[9 January 2005]
PopMatters Associate Music Editor
Less than a month before his untimely death in September 1970, Jimi Hendrix took the stage at the Isle of Wight and dispelled any questions as to his greatness as a performer and musician. Backed by former Experience drummer Mitch Mitchell and Band of Gypsy’s bassist Billy Cox, Hendrix condensed his brilliant three year career into a single performance, incorporating everything into his set: psychedelic hits, experimental compositions, extended blues jams, and of course, some flashy signature moves. If it was not his finest moment, it certainly ranked high on the list, and served as an ironically appropriate farewell. Although the concert had been previously released on CD and DVD, the new package combines both, providing visual and aural proof as to the quality (and significance) of Hendrix’s last major stage appearance.
Aside from the actual performance, there are several noteworthy points to mention. First, the multiple camera angles used by producer/director Murray Lerner and his team bring the concert to vibrant life. Unlike much of the haphazard filming from Lerner’s project on the Who’s Isle of Wight performance, the Hendrix footage creates an intimacy between artist and audience; through magnificent close-ups and pan shots, viewers are taken on stage with Lerner’s crew, sharing the moment as no one else in attendance could. We see everything, from Hendrix engaging in good natured banter with festival goers to his frustrated facial expressions as equipment malfunctions plague the set.
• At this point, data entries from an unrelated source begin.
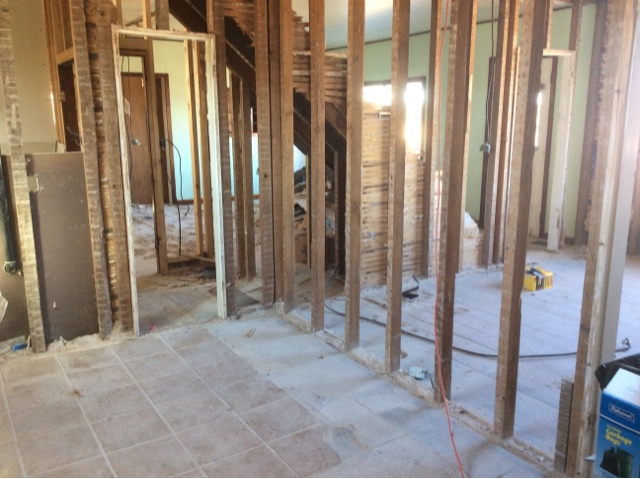 This screenshot has width=640, height=479. In order to click on unfinished floor before tiles in this screenshot , I will do `click(272, 344)`, `click(360, 408)`, `click(418, 458)`. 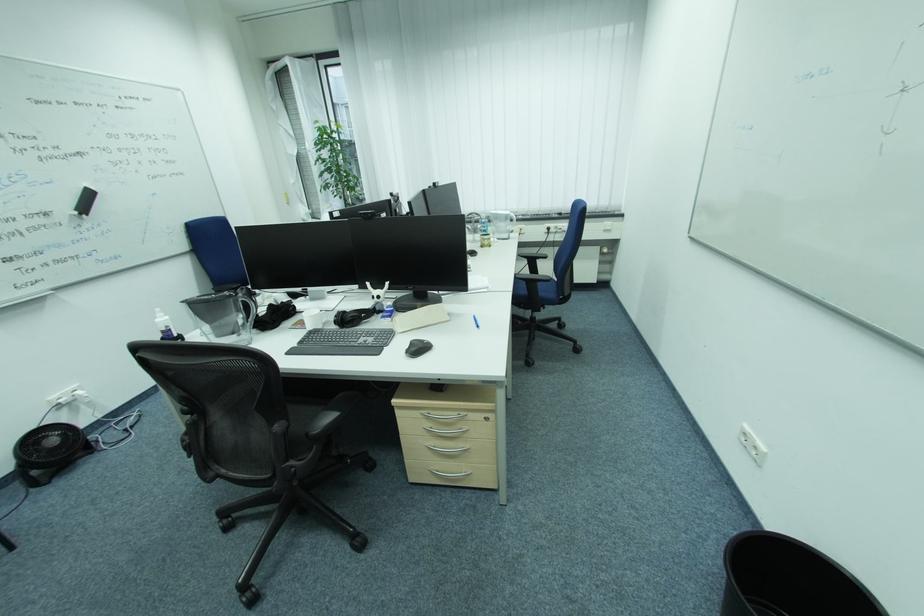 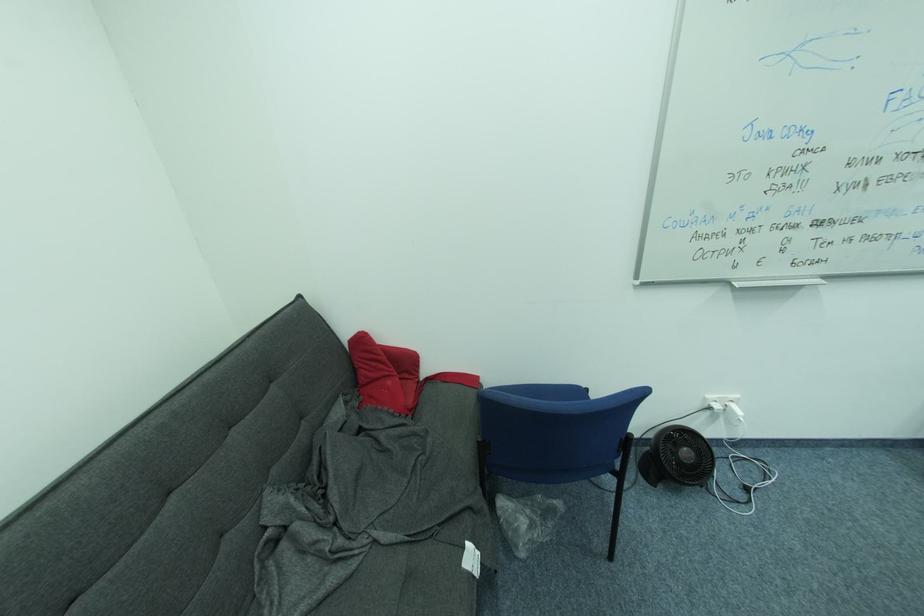 In the second image, find the point that corresponds to [40,490] in the first image.

(648, 479) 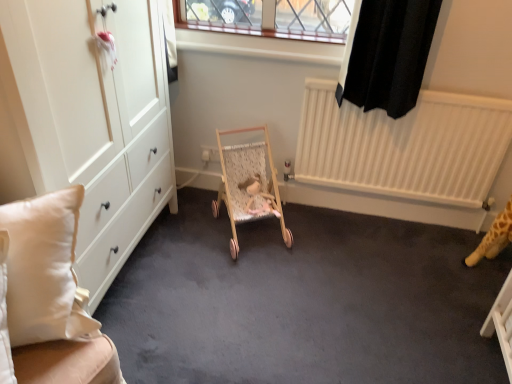 Question: From the image's perspective, is white fabric cushion at left located above wooden baby carriage at center?

Choices:
 (A) yes
 (B) no

Answer: (B)

Question: Is white fabric cushion at left to the right of wooden baby carriage at center from the viewer's perspective?

Choices:
 (A) no
 (B) yes

Answer: (A)

Question: Could you tell me if white fabric cushion at left is facing wooden baby carriage at center?

Choices:
 (A) yes
 (B) no

Answer: (B)

Question: Is white fabric cushion at left bigger than wooden baby carriage at center?

Choices:
 (A) yes
 (B) no

Answer: (A)

Question: Is white fabric cushion at left outside wooden baby carriage at center?

Choices:
 (A) yes
 (B) no

Answer: (A)

Question: Would you say white fabric cushion at left contains wooden baby carriage at center?

Choices:
 (A) yes
 (B) no

Answer: (B)

Question: Is wooden baby carriage at center to the right of white fabric cushion at left from the viewer's perspective?

Choices:
 (A) no
 (B) yes

Answer: (B)

Question: From the image's perspective, is wooden baby carriage at center located above white fabric cushion at left?

Choices:
 (A) no
 (B) yes

Answer: (B)

Question: From a real-world perspective, is wooden baby carriage at center beneath white fabric cushion at left?

Choices:
 (A) yes
 (B) no

Answer: (A)

Question: Would you consider wooden baby carriage at center to be distant from white fabric cushion at left?

Choices:
 (A) no
 (B) yes

Answer: (B)

Question: Could you tell me if wooden baby carriage at center is facing white fabric cushion at left?

Choices:
 (A) yes
 (B) no

Answer: (B)

Question: Are wooden baby carriage at center and white fabric cushion at left making contact?

Choices:
 (A) yes
 (B) no

Answer: (B)

Question: In terms of width, does white fabric cushion at left look wider or thinner when compared to wooden baby carriage at center?

Choices:
 (A) thin
 (B) wide

Answer: (A) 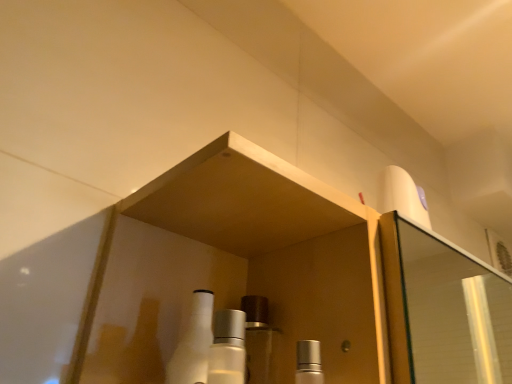 Where is `satin silver cap at center, which is the 1th mouthwash in right-to-left order`? This screenshot has width=512, height=384. satin silver cap at center, which is the 1th mouthwash in right-to-left order is located at coordinates (309, 363).

Describe the element at coordinates (309, 363) in the screenshot. I see `satin silver cap at center, which is the 1th mouthwash in right-to-left order` at that location.

Identify the location of white glossy bottle at center. (193, 343).

Measure the distance between point [224,343] and camera.

Point [224,343] and camera are 12.87 inches apart from each other.

This screenshot has height=384, width=512. Find the location of `satin silver bottle at center, the 2th mouthwash from the right`. satin silver bottle at center, the 2th mouthwash from the right is located at coordinates (227, 348).

Where is `satin silver cap at center, which is the 1th mouthwash in right-to-left order`? The image size is (512, 384). satin silver cap at center, which is the 1th mouthwash in right-to-left order is located at coordinates (309, 363).

Considering the positions of point (238, 338) and point (301, 362), is point (238, 338) closer or farther from the camera than point (301, 362)?

Point (238, 338) is positioned closer to the camera compared to point (301, 362).

Considering the sizes of satin silver bottle at center, the 2th mouthwash from the right, and satin silver cap at center, positioned as the 2th mouthwash in left-to-right order, in the image, is satin silver bottle at center, the 2th mouthwash from the right, taller or shorter than satin silver cap at center, positioned as the 2th mouthwash in left-to-right order,?

Considering their sizes, satin silver bottle at center, the 2th mouthwash from the right, has more height than satin silver cap at center, positioned as the 2th mouthwash in left-to-right order.

From the picture: Is satin silver bottle at center, the 2th mouthwash from the right, looking in the opposite direction of satin silver cap at center, positioned as the 2th mouthwash in left-to-right order?

No, satin silver cap at center, positioned as the 2th mouthwash in left-to-right order, is not at the back of satin silver bottle at center, the 2th mouthwash from the right.

Considering the relative positions of satin silver cap at center, positioned as the 2th mouthwash in left-to-right order, and white glossy bottle at center in the image provided, is satin silver cap at center, positioned as the 2th mouthwash in left-to-right order, to the right of white glossy bottle at center from the viewer's perspective?

Correct, you'll find satin silver cap at center, positioned as the 2th mouthwash in left-to-right order, to the right of white glossy bottle at center.

Would you say satin silver cap at center, which is the 1th mouthwash in right-to-left order, is inside or outside white glossy bottle at center?

satin silver cap at center, which is the 1th mouthwash in right-to-left order, is outside white glossy bottle at center.

From the image's perspective, is satin silver cap at center, positioned as the 2th mouthwash in left-to-right order, above or below white glossy bottle at center?

Based on their image positions, satin silver cap at center, positioned as the 2th mouthwash in left-to-right order, is located beneath white glossy bottle at center.

You are a GUI agent. You are given a task and a screenshot of the screen. Output one action in this format:
    pyautogui.click(x=<x>, y=<y>)
    Task: Click on the bottle above the satin silver cap at center, positioned as the 2th mouthwash in left-to-right order (from a real-world perspective)
    
    Given the screenshot: What is the action you would take?
    pyautogui.click(x=193, y=343)

From a real-world perspective, is satin silver bottle at center, the 2th mouthwash from the right, on top of white glossy bottle at center?

Actually, satin silver bottle at center, the 2th mouthwash from the right, is physically below white glossy bottle at center in the real world.

Considering the positions of point (211, 375) and point (208, 317), is point (211, 375) closer or farther from the camera than point (208, 317)?

Point (211, 375).

Does satin silver bottle at center, the first mouthwash in the left-to-right sequence, have a lesser height compared to white glossy bottle at center?

Correct, satin silver bottle at center, the first mouthwash in the left-to-right sequence, is not as tall as white glossy bottle at center.

Is satin silver bottle at center, the first mouthwash in the left-to-right sequence, located outside white glossy bottle at center?

Yes, satin silver bottle at center, the first mouthwash in the left-to-right sequence, is outside of white glossy bottle at center.

Is white glossy bottle at center positioned with its back to satin silver cap at center, which is the 1th mouthwash in right-to-left order?

white glossy bottle at center is not turned away from satin silver cap at center, which is the 1th mouthwash in right-to-left order.

Consider the image. From a real-world perspective, is white glossy bottle at center on top of satin silver cap at center, positioned as the 2th mouthwash in left-to-right order?

Yes, from a real-world perspective, white glossy bottle at center is over satin silver cap at center, positioned as the 2th mouthwash in left-to-right order

From the image's perspective, is white glossy bottle at center over satin silver cap at center, which is the 1th mouthwash in right-to-left order?

Yes, from the image's perspective, white glossy bottle at center is on top of satin silver cap at center, which is the 1th mouthwash in right-to-left order.

Which is more to the left, white glossy bottle at center or satin silver cap at center, which is the 1th mouthwash in right-to-left order?

From the viewer's perspective, white glossy bottle at center appears more on the left side.

Is satin silver cap at center, which is the 1th mouthwash in right-to-left order, situated inside satin silver bottle at center, the first mouthwash in the left-to-right sequence, or outside?

satin silver cap at center, which is the 1th mouthwash in right-to-left order, is spatially situated outside satin silver bottle at center, the first mouthwash in the left-to-right sequence.

From the image's perspective, between satin silver cap at center, which is the 1th mouthwash in right-to-left order, and satin silver bottle at center, the 2th mouthwash from the right, who is located below?

satin silver cap at center, which is the 1th mouthwash in right-to-left order.

Is satin silver cap at center, positioned as the 2th mouthwash in left-to-right order, positioned in front of satin silver bottle at center, the 2th mouthwash from the right?

No, satin silver cap at center, positioned as the 2th mouthwash in left-to-right order, is further to the viewer.

Which is farther, (298, 370) or (222, 329)?

The point (298, 370) is farther.

From a real-world perspective, does white glossy bottle at center stand above satin silver bottle at center, the 2th mouthwash from the right?

Yes.

Is white glossy bottle at center in front of satin silver bottle at center, the 2th mouthwash from the right?

That is False.

Could you tell me if white glossy bottle at center is facing satin silver bottle at center, the 2th mouthwash from the right?

Yes, white glossy bottle at center faces towards satin silver bottle at center, the 2th mouthwash from the right.

Does white glossy bottle at center have a greater width compared to satin silver bottle at center, the 2th mouthwash from the right?

Correct, the width of white glossy bottle at center exceeds that of satin silver bottle at center, the 2th mouthwash from the right.

Find the location of a particular element. mouthwash behind the satin silver bottle at center, the first mouthwash in the left-to-right sequence is located at coordinates [x=309, y=363].

This screenshot has width=512, height=384. What are the coordinates of `mouthwash lying below the white glossy bottle at center (from the image's perspective)` in the screenshot? It's located at (309, 363).

Based on their spatial positions, is satin silver bottle at center, the 2th mouthwash from the right, or satin silver cap at center, positioned as the 2th mouthwash in left-to-right order, closer to white glossy bottle at center?

The object closer to white glossy bottle at center is satin silver bottle at center, the 2th mouthwash from the right.

Consider the image. Looking at the image, which one is located closer to satin silver bottle at center, the first mouthwash in the left-to-right sequence, satin silver cap at center, positioned as the 2th mouthwash in left-to-right order, or white glossy bottle at center?

Among the two, white glossy bottle at center is located nearer to satin silver bottle at center, the first mouthwash in the left-to-right sequence.

Looking at the image, which one is located further to satin silver bottle at center, the first mouthwash in the left-to-right sequence, white glossy bottle at center or satin silver cap at center, which is the 1th mouthwash in right-to-left order?

satin silver cap at center, which is the 1th mouthwash in right-to-left order, is further to satin silver bottle at center, the first mouthwash in the left-to-right sequence.

Which object lies nearer to the anchor point satin silver cap at center, positioned as the 2th mouthwash in left-to-right order, satin silver bottle at center, the 2th mouthwash from the right, or white glossy bottle at center?

The object closer to satin silver cap at center, positioned as the 2th mouthwash in left-to-right order, is satin silver bottle at center, the 2th mouthwash from the right.

Looking at the image, which one is located further to satin silver cap at center, positioned as the 2th mouthwash in left-to-right order, white glossy bottle at center or satin silver bottle at center, the 2th mouthwash from the right?

white glossy bottle at center is further to satin silver cap at center, positioned as the 2th mouthwash in left-to-right order.

Looking at the image, which one is located closer to white glossy bottle at center, satin silver cap at center, which is the 1th mouthwash in right-to-left order, or satin silver bottle at center, the first mouthwash in the left-to-right sequence?

The object closer to white glossy bottle at center is satin silver bottle at center, the first mouthwash in the left-to-right sequence.

The image size is (512, 384). What are the coordinates of `mouthwash located between white glossy bottle at center and satin silver cap at center, which is the 1th mouthwash in right-to-left order, in the left-right direction` in the screenshot? It's located at (227, 348).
It is a rare treat to be this close to an icon, particularly as he gives such an impassioned performance.
Second, Lerner’s cameramen had the foresight, or good fortune, to be at the right places at the right times to capture some exquisite behind-the-scenes shots: As Hendrix makes his way to the stage area surrounded by a throng of reporters, he quips, “I got a gig waiting for me in the laundromat”; standing behind his amps while awaiting his introduction, Hendrix asks his road manager, “How does ‘God Save the Queen’ go?” then surprisingly requests a guitar pick; shortly thereafter, a conversation ensues as to the recording of the Wight show, with Hendrix and his road manager referencing the taping of a previous gig at Royal Albert Hall. These snippets may not seem like much, but they add an extraordinary historical context to the film, in addition to showing the pre-performance moments of an artist of Hendrix’s magnitude.
Third, there exists a noticeable inconsistency between the twin CDs and DVD. While the former boasts Hendrix’s entire set, the latter is missing three songs: “Midnight Lightning”, “Hey Baby (New Rising Son)”, and “Hey Joe”. Although the film’s editing is sharp enough to mask these omissions, it seems odd that, without explanation or clarification, the filmed portion of the concert remains incomplete.
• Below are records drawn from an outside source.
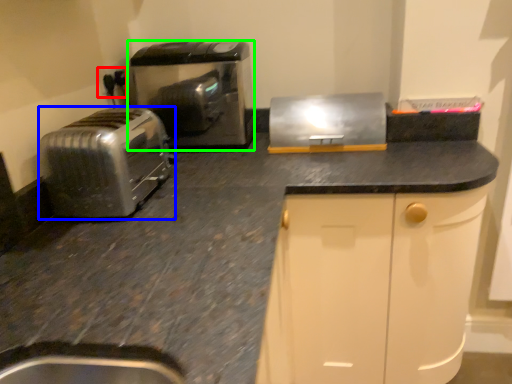 Question: Which object is positioned closest to electric outlet (highlighted by a red box)? Select from toaster (highlighted by a blue box) and home appliance (highlighted by a green box).

Choices:
 (A) toaster
 (B) home appliance

Answer: (B) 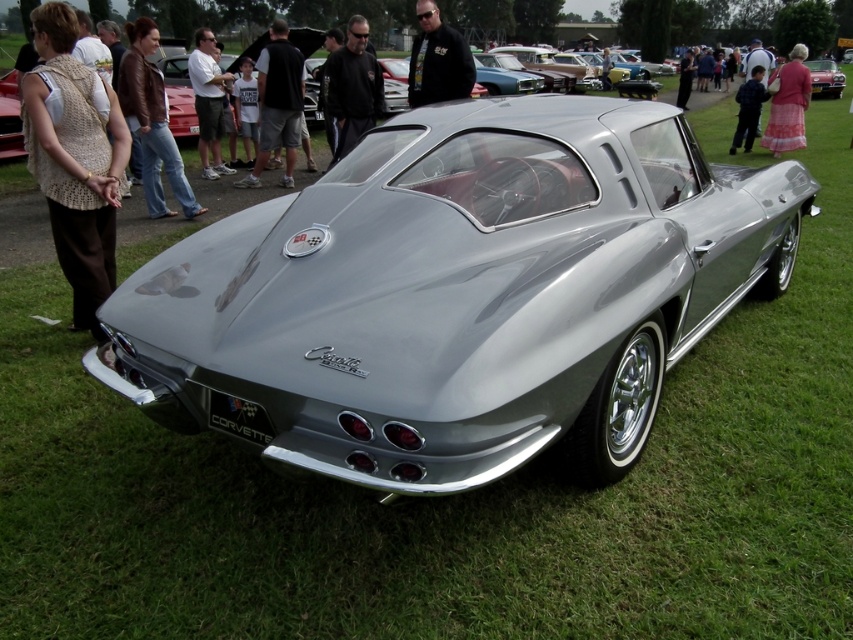 Describe the element at coordinates (151, 122) in the screenshot. I see `brown leather jacket at upper left` at that location.

Where is `brown leather jacket at upper left`? brown leather jacket at upper left is located at coordinates (151, 122).

Is black cotton t-shirt at center below silver metallic car at center?

Indeed, black cotton t-shirt at center is positioned under silver metallic car at center.

Between point (271, 26) and point (833, 97), which one is positioned in front?

Positioned in front is point (833, 97).

Does point (257, 177) lie in front of point (824, 90)?

That is True.

Locate an element on the screen. The width and height of the screenshot is (853, 640). black cotton t-shirt at center is located at coordinates (277, 102).

Is point (42, 83) farther from viewer compared to point (746, 136)?

No, (42, 83) is in front of (746, 136).

Can you confirm if knitted beige vest at left is taller than blue denim jeans at center?

Yes.

Does point (129, 138) come farther from viewer compared to point (749, 90)?

No, it is not.

The image size is (853, 640). Find the location of `knitted beige vest at left`. knitted beige vest at left is located at coordinates (74, 160).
Lastly, watching and listening to Blue Wild Angel will leave one questioning the rumored accounts of Hendrix’s poor physical and emotional condition prior to the show. Beyond his sharp singing and playing, Hendrix appears to be in extremely good humor, on stage and off. If he had been suffering from exhaustion or something similar, he hid it well, as evidenced by his lengthy workout version of “Spanish Castle Magic” and energized renditions of “Machine Gun” and “Foxey Lady”.
Despite the quality of the new offering, there is a significant problem to the CD/DVD set which merits discussion: It offers nothing of added value over its predecessors. This is unfortunate as it takes away from the historical importance of the performance, as it appears to be another excuse to degrade the Hendrix legacy through shameless consumerism. The Hendrix Estate has done a masterful job in re-issuing audio and video footage over the past several years, adding numerous high grade CDs and DVDs to the existing catalogue. Yet, with a lack of bonus material, or a commemorative occasion associated with the Isle of Wight concert, there is no justification for the new release, aside from mere convenience and additional revenue. Hopefully, Experience Hendrix L.L.C. will use a bit better judgment in the marketing of future projects.
Corporate sales motivations aside, the Blue Wild Angel CD/DVD set provides Hendrix aficionados an opportunity to see and hear their hero in all his feedback-drenched glory. It was a memorable performance all those years ago, one that we can revisit again and again right on stage with Jimi Hendirx.